* WORK ORDER
Each entry is to be repeated word for word, and the images are to be dropped.

[Stored records]
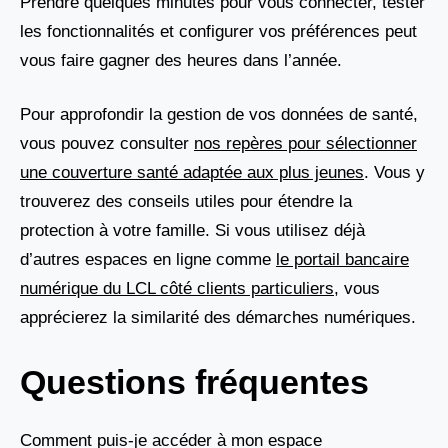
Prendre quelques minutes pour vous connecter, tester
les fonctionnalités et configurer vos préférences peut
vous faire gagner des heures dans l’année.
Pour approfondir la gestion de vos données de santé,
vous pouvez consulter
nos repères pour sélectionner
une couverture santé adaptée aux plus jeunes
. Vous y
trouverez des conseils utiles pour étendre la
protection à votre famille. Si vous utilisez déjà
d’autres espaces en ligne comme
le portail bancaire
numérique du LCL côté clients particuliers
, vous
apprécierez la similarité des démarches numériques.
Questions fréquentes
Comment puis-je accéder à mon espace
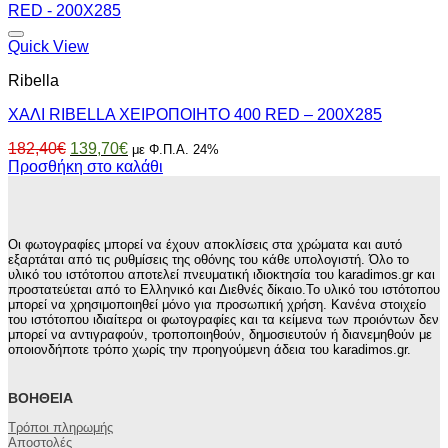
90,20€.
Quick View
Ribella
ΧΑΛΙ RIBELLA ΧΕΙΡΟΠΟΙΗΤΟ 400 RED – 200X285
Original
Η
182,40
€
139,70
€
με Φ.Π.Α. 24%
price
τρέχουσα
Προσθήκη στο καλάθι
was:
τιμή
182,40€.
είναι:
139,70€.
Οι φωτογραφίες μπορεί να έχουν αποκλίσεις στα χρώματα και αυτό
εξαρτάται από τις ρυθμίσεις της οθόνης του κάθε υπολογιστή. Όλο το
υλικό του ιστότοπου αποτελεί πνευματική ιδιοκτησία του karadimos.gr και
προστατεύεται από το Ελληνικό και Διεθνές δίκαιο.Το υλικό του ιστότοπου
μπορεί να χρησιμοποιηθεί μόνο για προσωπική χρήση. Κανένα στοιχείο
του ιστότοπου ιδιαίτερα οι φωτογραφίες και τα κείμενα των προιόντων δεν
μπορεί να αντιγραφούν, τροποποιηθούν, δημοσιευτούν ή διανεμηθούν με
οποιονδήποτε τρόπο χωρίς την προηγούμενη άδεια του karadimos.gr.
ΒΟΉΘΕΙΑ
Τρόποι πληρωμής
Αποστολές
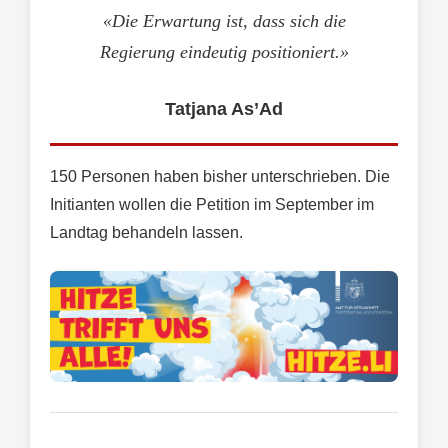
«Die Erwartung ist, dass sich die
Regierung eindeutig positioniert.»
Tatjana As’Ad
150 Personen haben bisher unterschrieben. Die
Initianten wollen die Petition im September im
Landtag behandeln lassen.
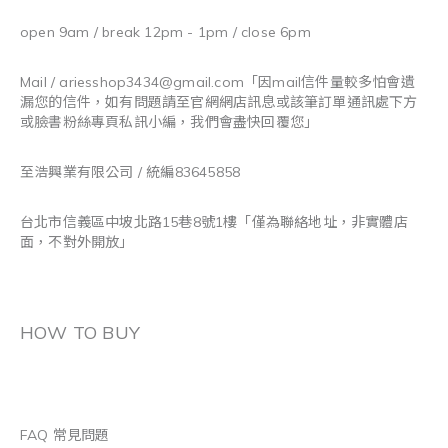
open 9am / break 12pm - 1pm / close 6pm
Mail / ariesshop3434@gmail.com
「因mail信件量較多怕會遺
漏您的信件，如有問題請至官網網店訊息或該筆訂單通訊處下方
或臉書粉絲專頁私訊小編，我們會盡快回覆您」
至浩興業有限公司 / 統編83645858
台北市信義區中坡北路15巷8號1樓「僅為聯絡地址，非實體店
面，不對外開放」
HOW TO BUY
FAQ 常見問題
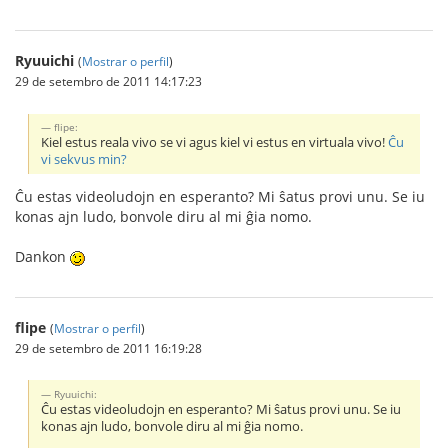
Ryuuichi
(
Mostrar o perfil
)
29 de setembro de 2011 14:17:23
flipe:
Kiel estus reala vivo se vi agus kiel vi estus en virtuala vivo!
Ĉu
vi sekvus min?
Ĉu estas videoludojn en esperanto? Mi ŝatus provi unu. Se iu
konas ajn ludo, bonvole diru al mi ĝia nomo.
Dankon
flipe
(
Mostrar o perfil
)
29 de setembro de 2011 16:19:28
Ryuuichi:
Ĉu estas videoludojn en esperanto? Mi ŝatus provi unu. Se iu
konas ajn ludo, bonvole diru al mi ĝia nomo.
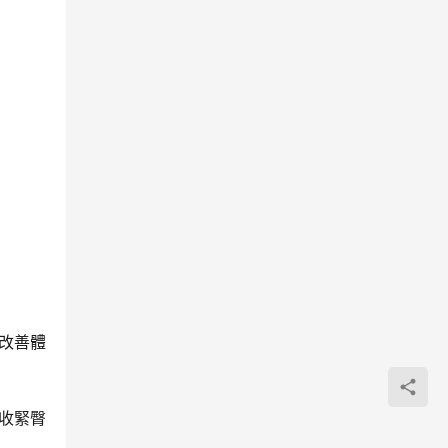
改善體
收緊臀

* ANSWER BOX
Prendre quelques minutes pour vous connecter, tester
les fonctionnalités et configurer vos préférences peut
vous faire gagner des heures dans l’année.
Pour approfondir la gestion de vos données de santé,
vous pouvez consulter
nos repères pour sélectionner
une couverture santé adaptée aux plus jeunes
. Vous y
trouverez des conseils utiles pour étendre la
protection à votre famille. Si vous utilisez déjà
d’autres espaces en ligne comme
le portail bancaire
numérique du LCL côté clients particuliers
, vous
apprécierez la similarité des démarches numériques.
Questions fréquentes
Comment puis-je accéder à mon espace
90,20€.
Quick View
Ribella
ΧΑΛΙ RIBELLA ΧΕΙΡΟΠΟΙΗΤΟ 400 RED – 200X285
Original
Η
182,40
€
139,70
€
με Φ.Π.Α. 24%
price
τρέχουσα
Προσθήκη στο καλάθι
was:
τιμή
182,40€.
είναι:
139,70€.
Οι φωτογραφίες μπορεί να έχουν αποκλίσεις στα χρώματα και αυτό
εξαρτάται από τις ρυθμίσεις της οθόνης του κάθε υπολογιστή. Όλο το
υλικό του ιστότοπου αποτελεί πνευματική ιδιοκτησία του karadimos.gr και
προστατεύεται από το Ελληνικό και Διεθνές δίκαιο.Το υλικό του ιστότοπου
μπορεί να χρησιμοποιηθεί μόνο για προσωπική χρήση. Κανένα στοιχείο
του ιστότοπου ιδιαίτερα οι φωτογραφίες και τα κείμενα των προιόντων δεν
μπορεί να αντιγραφούν, τροποποιηθούν, δημοσιευτούν ή διανεμηθούν με
οποιονδήποτε τρόπο χωρίς την προηγούμενη άδεια του karadimos.gr.
ΒΟΉΘΕΙΑ
Τρόποι πληρωμής
Αποστολές
«Die Erwartung ist, dass sich die
Regierung eindeutig positioniert.»
Tatjana As’Ad
150 Personen haben bisher unterschrieben. Die
Initianten wollen die Petition im September im
Landtag behandeln lassen.
open 9am / break 12pm - 1pm / close 6pm
Mail / ariesshop3434@gmail.com
「因mail信件量較多怕會遺
漏您的信件，如有問題請至官網網店訊息或該筆訂單通訊處下方
或臉書粉絲專頁私訊小編，我們會盡快回覆您」
至浩興業有限公司 / 統編83645858
台北市信義區中坡北路15巷8號1樓「僅為聯絡地址，非實體店
面，不對外開放」
HOW TO BUY
FAQ 常見問題
Ryuuichi
(
Mostrar o perfil
)
29 de setembro de 2011 14:17:23
flipe:
Kiel estus reala vivo se vi agus kiel vi estus en virtuala vivo!
Ĉu
vi sekvus min?
Ĉu estas videoludojn en esperanto? Mi ŝatus provi unu. Se iu
konas ajn ludo, bonvole diru al mi ĝia nomo.
Dankon
flipe
(
Mostrar o perfil
)
29 de setembro de 2011 16:19:28
Ryuuichi:
Ĉu estas videoludojn en esperanto? Mi ŝatus provi unu. Se iu
konas ajn ludo, bonvole diru al mi ĝia nomo.
改善體
收緊臀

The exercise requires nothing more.